What to work on
Copy out each line of the material in which the word "caret" can be found.

Data extracts
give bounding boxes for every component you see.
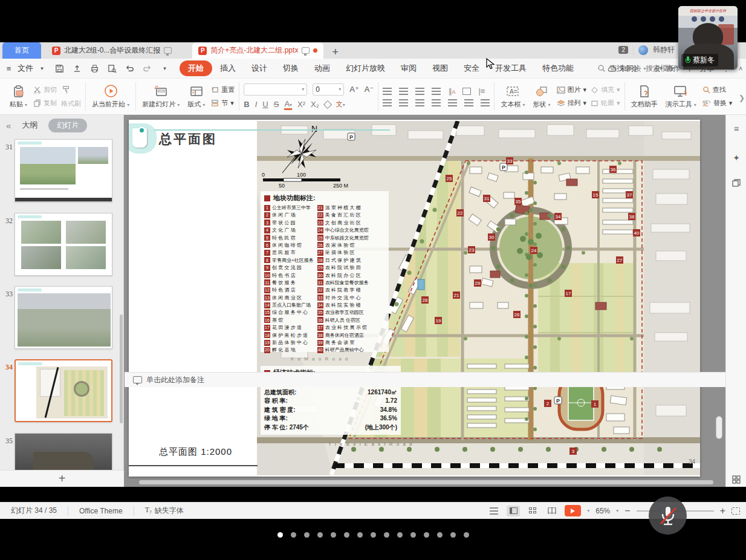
find-button[interactable]: 查找: [702, 85, 733, 94]
numbered-list-icon[interactable]: [399, 88, 408, 95]
menu-item-特色功能[interactable]: 特色功能: [534, 60, 582, 76]
carousel-dot-12[interactable]: [424, 532, 429, 538]
menu-item-视图[interactable]: 视图: [424, 60, 456, 76]
new-tab-button[interactable]: +: [332, 46, 339, 59]
print-preview-icon[interactable]: [107, 63, 117, 74]
carousel-dot-9[interactable]: [384, 532, 389, 538]
font-family-select[interactable]: ▾: [244, 83, 307, 96]
normal-view-button[interactable]: [507, 506, 520, 516]
section-button[interactable]: 节 ▾: [211, 99, 235, 108]
phonetic-guide-button[interactable]: 文▾: [336, 100, 345, 109]
justify-icon[interactable]: [432, 99, 441, 106]
slide-thumbnail-32[interactable]: [15, 213, 112, 276]
text-direction-icon[interactable]: ∥A: [448, 87, 455, 96]
hamburger-icon[interactable]: ≡: [4, 63, 14, 74]
current-slide[interactable]: 总平面图: [129, 120, 700, 477]
doc-assistant-button[interactable]: 文档助手: [629, 85, 660, 109]
menu-item-设计[interactable]: 设计: [244, 60, 275, 76]
decrease-indent-icon[interactable]: [415, 88, 424, 95]
layout-button[interactable]: 版式 ▾: [186, 85, 207, 109]
carousel-dot-11[interactable]: [410, 532, 416, 538]
carousel-dots[interactable]: [0, 532, 746, 538]
sync-status-button[interactable]: 未同步▾: [607, 63, 646, 74]
outline-button[interactable]: 轮廓 ▾: [591, 99, 620, 108]
undo-icon[interactable]: [125, 63, 135, 74]
carousel-dot-14[interactable]: [450, 532, 456, 538]
menu-item-动画[interactable]: 动画: [307, 60, 338, 76]
superscript-button[interactable]: X²: [297, 100, 305, 109]
tab-slides[interactable]: 幻灯片: [48, 119, 87, 132]
paste-button[interactable]: 粘贴 ▾: [8, 85, 29, 109]
beautify-icon[interactable]: ✦: [731, 152, 742, 163]
menu-item-审阅[interactable]: 审阅: [393, 60, 424, 76]
carousel-dot-3[interactable]: [304, 532, 310, 538]
save-icon[interactable]: [54, 63, 65, 74]
toolbar-options-caret-icon[interactable]: ▾: [160, 63, 170, 74]
theme-name[interactable]: Office Theme: [68, 507, 134, 515]
grid-view-icon[interactable]: [731, 474, 742, 485]
tab-outline[interactable]: 大纲: [22, 120, 37, 131]
replace-button[interactable]: ABAC 替换 ▾: [702, 99, 733, 108]
home-tab[interactable]: 首页: [2, 42, 41, 59]
carousel-dot-10[interactable]: [397, 532, 403, 538]
carousel-dot-1[interactable]: [277, 532, 283, 538]
picture-button[interactable]: 图片 ▾: [557, 85, 587, 94]
print-icon[interactable]: [89, 63, 100, 74]
bold-button[interactable]: B: [244, 100, 249, 109]
fit-slide-button[interactable]: [731, 507, 740, 515]
font-size-select[interactable]: 0▾: [313, 83, 344, 96]
presentation-tools-button[interactable]: 演示工具 ▾: [664, 85, 698, 109]
zoom-out-button[interactable]: −: [624, 506, 630, 516]
columns-icon[interactable]: [464, 99, 473, 106]
resource-panel-icon[interactable]: [731, 178, 742, 189]
window-count-badge[interactable]: 2: [618, 46, 628, 54]
align-left-icon[interactable]: [383, 99, 392, 106]
zoom-percent[interactable]: 65%: [595, 507, 610, 515]
notes-bar[interactable]: 单击此处添加备注: [125, 372, 725, 387]
slide-thumbnail-33[interactable]: [15, 286, 112, 349]
horizontal-scrollbar[interactable]: [139, 480, 713, 484]
carousel-dot-5[interactable]: [331, 532, 336, 538]
menu-item-插入[interactable]: 插入: [212, 60, 244, 76]
carousel-dot-13[interactable]: [437, 532, 443, 538]
carousel-dot-6[interactable]: [344, 532, 349, 538]
carousel-dot-7[interactable]: [357, 532, 363, 538]
paragraph-spacing-icon[interactable]: [481, 99, 490, 106]
user-avatar[interactable]: [638, 45, 648, 55]
slide-sorter-button[interactable]: [526, 506, 539, 516]
line-spacing-icon[interactable]: |≡: [478, 86, 485, 96]
clear-format-icon[interactable]: [323, 100, 332, 108]
increase-indent-icon[interactable]: [432, 88, 441, 95]
reset-button[interactable]: 重置: [211, 85, 235, 94]
play-from-current-button[interactable]: 从当前开始 ▾: [90, 85, 131, 109]
text-box-button[interactable]: A= 文本框 ▾: [499, 85, 527, 109]
redo-icon[interactable]: [142, 63, 152, 74]
cut-button[interactable]: 剪切: [33, 85, 57, 94]
collapse-ribbon-icon[interactable]: ˄: [739, 65, 742, 72]
font-color-button[interactable]: A▾: [284, 99, 292, 110]
carousel-dot-4[interactable]: [317, 532, 323, 538]
add-slide-button[interactable]: +: [59, 472, 66, 486]
vertical-scrollbar[interactable]: [716, 416, 722, 439]
align-right-icon[interactable]: [415, 99, 424, 106]
underline-button[interactable]: U: [262, 100, 268, 109]
strikethrough-button[interactable]: S: [274, 100, 279, 109]
missing-fonts-warning[interactable]: T? 缺失字体: [134, 506, 195, 516]
file-caret-icon[interactable]: ▾: [37, 63, 47, 74]
align-center-icon[interactable]: [399, 99, 408, 106]
properties-panel-icon[interactable]: ≡: [731, 123, 742, 134]
ribbon-scroll-right-icon[interactable]: ❯: [739, 94, 745, 102]
zoom-in-button[interactable]: +: [720, 506, 725, 516]
menu-item-幻灯片放映[interactable]: 幻灯片放映: [338, 60, 393, 76]
decrease-font-icon[interactable]: A⁻: [365, 85, 374, 94]
arrange-button[interactable]: 排列 ▾: [557, 99, 587, 108]
slide-thumbnail-34-selected[interactable]: [15, 359, 112, 422]
menu-item-开始[interactable]: 开始: [180, 60, 212, 76]
increase-font-icon[interactable]: A⁺: [349, 85, 359, 94]
doc-tab-2-active[interactable]: P 简介+亮点-北建大二组.pptx: [192, 42, 323, 59]
doc-tab-1[interactable]: P 北建大2组-0...合毕设最终汇报: [46, 42, 178, 59]
slideshow-play-button[interactable]: [565, 505, 581, 516]
collapse-panel-button[interactable]: «: [6, 120, 11, 131]
slide-thumbnail-31[interactable]: [15, 139, 112, 202]
menu-item-切换[interactable]: 切换: [275, 60, 307, 76]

Task output
toolbar-options-caret-icon[interactable]: ▾: [160, 63, 170, 74]
file-caret-icon[interactable]: ▾: [37, 63, 47, 74]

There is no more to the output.